Geniestreich mit Boateng
Die wahren Stärken der Westafrikaner waren ohnehin ihre Ordnung, ihre Geduld und ihre Coolness. Von allen afrikanischen Mannschaften waren sie in Südafrika 2010 am Ball mit Abstand das am besten organisierte Team, und auch wenn ihre Fähigkeit, einen Vorsprung zu verteidigen, weniger offensichtlich war als beim Afrikanischen Nationen-Pokal in Angola, gaben sie gegen Mannschaften wie Deutschland, die USA und Uruguay ihr Bestes. Die späte Berufung des in Deutschland geborenen Kevin-Prince Boateng in den Kader war ein Geniestreich von Rajevac, der nach dem verletzungsbedingten Ausfall von Michael Essien das Mittelfeld stärken musste.

Als Rajevac nach der Niederlage gegen die Celeste das Pech seiner Mannschaft beklagte, räumte er ein, dass der Star vom FC Chelsea möglicherweise den Ausschlag gegeben hätte. "Vielleicht hat nur eine Kleinigkeit gefehlt, und wer weiß, was geschehen wäre, wenn Essien dabei gewesen wäre", sagte er und fügte hinzu: "Aber einen Elfmeter zu verschießen, kann jedem passieren Uruguay hatte einfach mehr Glück. Mein Mitgefühl gilt dem ghanaischen Volk, das uns großartig unterstützt hat. Ich bin stolz auf unsere Spieler, aber auch traurig, weil wir schon im Finale des afrikanischen Nationen-Pokals Pech hatten."

Jung und hungrig
Doch nach dem erstmaligen Gewinn der FIFA U-20-Weltmeisterschaft Ende vergangenen Jahres kann sich Ghana auf die Jugend und die mit ihr verbundene Verheißung konzentrieren. Selbst ohne Essien hinterließ das ghanaische Mittelfeld den Eindruck, als könne es sich zu einem der besten der Welt entwickeln. Neben Ayew – der gegen Uruguay eine Gelbsperre absitzen musste - und Boateng, scheinen auch Anthony Annan und Kwadwo Asamoah entschlossen, eine ebenso technisch anspruchsvolle wie robuste Formation zu bilden. Und der dynamische Samuel Inkoom bewies, dass er genauso gut im rechten Mittelfeld wie auf seiner Stammposition als rechter Verteidiger spielen kann.
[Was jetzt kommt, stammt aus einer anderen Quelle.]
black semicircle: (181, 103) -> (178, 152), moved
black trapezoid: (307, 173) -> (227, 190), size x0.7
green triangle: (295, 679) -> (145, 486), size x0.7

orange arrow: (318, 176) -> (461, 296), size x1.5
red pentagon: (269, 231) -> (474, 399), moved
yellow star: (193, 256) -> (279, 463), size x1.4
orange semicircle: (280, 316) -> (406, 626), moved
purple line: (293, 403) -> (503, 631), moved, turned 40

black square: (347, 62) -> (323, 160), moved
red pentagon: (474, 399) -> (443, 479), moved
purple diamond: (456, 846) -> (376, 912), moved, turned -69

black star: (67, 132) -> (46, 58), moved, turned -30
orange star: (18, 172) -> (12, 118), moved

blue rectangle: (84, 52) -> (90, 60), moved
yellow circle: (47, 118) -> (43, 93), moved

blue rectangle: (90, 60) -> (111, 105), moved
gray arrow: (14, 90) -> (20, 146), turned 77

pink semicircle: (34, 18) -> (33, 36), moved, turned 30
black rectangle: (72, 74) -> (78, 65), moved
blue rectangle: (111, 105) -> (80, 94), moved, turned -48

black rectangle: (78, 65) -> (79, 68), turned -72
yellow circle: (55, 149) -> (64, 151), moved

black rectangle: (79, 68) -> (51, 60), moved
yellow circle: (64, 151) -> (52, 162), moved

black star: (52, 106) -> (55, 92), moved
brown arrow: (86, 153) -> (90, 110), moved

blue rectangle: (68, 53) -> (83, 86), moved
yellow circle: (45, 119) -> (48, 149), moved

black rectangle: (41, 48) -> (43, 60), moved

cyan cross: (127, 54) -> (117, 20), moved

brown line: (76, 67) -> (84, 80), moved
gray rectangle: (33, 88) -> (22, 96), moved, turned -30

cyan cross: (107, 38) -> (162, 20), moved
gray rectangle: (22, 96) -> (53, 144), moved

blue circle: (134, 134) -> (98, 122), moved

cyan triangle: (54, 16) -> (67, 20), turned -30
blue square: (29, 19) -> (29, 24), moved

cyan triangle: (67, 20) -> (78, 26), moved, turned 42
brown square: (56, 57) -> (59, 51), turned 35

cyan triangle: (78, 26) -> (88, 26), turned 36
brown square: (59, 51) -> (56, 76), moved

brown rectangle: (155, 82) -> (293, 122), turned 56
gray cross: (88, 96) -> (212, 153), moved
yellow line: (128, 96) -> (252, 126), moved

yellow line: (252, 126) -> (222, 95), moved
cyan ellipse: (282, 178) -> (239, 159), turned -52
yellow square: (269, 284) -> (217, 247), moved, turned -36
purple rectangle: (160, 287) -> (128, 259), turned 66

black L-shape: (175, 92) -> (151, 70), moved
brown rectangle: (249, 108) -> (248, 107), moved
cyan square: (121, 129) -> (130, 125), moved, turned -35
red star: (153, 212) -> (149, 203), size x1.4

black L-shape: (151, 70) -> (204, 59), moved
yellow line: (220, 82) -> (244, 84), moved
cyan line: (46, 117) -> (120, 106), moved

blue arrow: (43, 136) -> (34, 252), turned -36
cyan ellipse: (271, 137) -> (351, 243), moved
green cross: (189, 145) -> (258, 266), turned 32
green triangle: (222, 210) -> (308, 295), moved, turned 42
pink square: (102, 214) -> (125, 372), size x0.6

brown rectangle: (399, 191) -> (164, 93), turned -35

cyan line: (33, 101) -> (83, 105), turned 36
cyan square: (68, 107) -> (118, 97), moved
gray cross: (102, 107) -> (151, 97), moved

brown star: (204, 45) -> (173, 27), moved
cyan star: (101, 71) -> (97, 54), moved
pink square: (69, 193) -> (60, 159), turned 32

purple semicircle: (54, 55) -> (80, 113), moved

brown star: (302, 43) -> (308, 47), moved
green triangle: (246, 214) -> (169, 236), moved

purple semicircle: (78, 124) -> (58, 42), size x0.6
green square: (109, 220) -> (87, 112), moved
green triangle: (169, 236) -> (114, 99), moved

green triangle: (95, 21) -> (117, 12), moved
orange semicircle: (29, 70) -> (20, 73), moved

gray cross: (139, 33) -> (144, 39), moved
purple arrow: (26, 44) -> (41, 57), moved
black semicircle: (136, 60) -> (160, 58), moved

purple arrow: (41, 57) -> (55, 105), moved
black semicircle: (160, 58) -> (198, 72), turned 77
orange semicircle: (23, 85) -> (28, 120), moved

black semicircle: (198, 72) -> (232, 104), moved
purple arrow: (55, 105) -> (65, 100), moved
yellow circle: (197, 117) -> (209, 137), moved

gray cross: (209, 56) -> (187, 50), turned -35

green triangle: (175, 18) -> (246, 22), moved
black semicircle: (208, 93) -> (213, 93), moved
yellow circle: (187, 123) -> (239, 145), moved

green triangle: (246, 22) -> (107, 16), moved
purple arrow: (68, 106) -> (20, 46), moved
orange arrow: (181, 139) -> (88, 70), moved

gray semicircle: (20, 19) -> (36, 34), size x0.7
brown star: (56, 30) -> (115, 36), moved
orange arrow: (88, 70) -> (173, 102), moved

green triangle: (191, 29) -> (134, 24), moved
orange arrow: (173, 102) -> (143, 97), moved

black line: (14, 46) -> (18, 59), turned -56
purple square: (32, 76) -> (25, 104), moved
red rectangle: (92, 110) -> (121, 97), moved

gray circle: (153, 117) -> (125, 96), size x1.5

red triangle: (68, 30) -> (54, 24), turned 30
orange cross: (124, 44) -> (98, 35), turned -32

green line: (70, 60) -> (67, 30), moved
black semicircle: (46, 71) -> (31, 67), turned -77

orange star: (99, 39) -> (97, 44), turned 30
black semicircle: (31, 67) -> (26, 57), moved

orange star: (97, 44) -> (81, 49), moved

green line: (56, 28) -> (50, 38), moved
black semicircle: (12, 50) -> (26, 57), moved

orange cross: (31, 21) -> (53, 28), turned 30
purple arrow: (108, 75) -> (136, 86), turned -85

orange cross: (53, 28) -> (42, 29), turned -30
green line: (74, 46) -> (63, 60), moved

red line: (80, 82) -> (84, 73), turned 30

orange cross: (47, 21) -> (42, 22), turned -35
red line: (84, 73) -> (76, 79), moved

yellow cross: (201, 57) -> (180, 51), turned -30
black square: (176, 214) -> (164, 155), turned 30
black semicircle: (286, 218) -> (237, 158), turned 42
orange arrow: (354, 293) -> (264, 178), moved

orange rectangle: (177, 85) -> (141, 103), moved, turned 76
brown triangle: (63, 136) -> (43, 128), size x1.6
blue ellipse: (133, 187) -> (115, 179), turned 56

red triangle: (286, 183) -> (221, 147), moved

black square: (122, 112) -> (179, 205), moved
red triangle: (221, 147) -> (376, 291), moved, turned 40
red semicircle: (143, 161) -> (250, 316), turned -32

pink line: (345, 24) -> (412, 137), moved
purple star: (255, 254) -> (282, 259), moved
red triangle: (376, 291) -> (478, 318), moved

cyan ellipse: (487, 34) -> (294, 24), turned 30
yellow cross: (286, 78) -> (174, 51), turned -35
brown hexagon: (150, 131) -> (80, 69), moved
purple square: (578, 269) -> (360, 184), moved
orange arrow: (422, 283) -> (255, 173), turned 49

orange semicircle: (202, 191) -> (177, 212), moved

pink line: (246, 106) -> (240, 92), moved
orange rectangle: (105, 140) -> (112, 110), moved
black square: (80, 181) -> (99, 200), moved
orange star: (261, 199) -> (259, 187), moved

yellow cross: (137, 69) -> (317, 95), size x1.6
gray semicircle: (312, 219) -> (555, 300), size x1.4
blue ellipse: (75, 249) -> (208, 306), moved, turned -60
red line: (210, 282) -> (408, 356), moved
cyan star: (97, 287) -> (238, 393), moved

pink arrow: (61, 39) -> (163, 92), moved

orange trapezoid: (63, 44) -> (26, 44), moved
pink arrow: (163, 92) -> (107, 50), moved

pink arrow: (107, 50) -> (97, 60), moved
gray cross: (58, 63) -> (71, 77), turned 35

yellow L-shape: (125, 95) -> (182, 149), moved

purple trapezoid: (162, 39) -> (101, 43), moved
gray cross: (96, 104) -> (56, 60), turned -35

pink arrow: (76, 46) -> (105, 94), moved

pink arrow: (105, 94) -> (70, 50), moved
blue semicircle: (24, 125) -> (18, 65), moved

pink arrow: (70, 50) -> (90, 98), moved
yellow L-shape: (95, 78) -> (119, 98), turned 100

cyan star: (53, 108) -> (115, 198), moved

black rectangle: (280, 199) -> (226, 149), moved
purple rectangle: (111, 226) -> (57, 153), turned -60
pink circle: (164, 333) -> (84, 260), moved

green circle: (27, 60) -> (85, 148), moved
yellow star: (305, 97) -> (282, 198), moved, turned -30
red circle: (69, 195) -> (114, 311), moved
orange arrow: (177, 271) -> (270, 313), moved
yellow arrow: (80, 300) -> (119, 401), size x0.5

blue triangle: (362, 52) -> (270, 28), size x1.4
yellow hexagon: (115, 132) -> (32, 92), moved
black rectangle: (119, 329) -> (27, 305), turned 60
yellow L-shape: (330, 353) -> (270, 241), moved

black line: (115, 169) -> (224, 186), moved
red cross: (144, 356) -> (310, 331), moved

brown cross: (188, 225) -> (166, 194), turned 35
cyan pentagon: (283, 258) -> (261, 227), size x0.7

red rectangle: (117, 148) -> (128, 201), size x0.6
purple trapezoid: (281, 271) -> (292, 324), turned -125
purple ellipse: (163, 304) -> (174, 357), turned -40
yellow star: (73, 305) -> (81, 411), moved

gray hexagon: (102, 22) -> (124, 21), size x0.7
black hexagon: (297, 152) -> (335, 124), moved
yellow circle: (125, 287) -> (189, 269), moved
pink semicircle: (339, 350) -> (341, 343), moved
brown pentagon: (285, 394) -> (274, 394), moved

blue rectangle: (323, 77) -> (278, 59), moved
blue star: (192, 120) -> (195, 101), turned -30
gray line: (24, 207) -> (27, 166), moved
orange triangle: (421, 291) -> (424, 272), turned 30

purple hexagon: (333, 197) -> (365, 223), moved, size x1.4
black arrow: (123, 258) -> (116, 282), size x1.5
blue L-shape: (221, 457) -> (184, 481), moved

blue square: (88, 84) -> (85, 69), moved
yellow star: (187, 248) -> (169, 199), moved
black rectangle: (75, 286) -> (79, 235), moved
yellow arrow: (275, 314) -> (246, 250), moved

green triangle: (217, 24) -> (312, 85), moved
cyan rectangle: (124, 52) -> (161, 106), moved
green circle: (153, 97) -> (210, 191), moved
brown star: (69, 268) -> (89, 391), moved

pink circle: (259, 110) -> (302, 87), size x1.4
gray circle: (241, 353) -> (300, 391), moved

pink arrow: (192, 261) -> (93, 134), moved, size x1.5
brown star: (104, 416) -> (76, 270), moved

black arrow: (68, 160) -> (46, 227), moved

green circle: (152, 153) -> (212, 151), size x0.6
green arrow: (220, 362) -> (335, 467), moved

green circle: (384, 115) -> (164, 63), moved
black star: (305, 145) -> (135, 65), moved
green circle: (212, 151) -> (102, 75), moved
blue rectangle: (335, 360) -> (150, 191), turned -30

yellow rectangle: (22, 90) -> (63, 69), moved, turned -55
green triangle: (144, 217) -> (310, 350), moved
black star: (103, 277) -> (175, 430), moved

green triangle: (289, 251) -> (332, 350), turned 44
Der Kapitän und altgediente Veteran der Mannschaft Stephen Appiah, der seinen Elfmeter gegen Uruguay verwandelte, war voll des Lobes über die jüngere Generation im Team. "Sie sind fantastisch", sagte er. "Sie haben die U-20-WM gewonnen, und man kann erkennen, was in diesen Jungs steckt. Sie haben keine Angst. Sie sind hungrig, geradezu ausgehungert, sie wollen etwas beweisen… Ich glaube, sie sind eine großartige Truppe für Ghana, junge, aufstrebende Spieler, die wirklich nachrücken, um unsere Positionen zu übernehmen."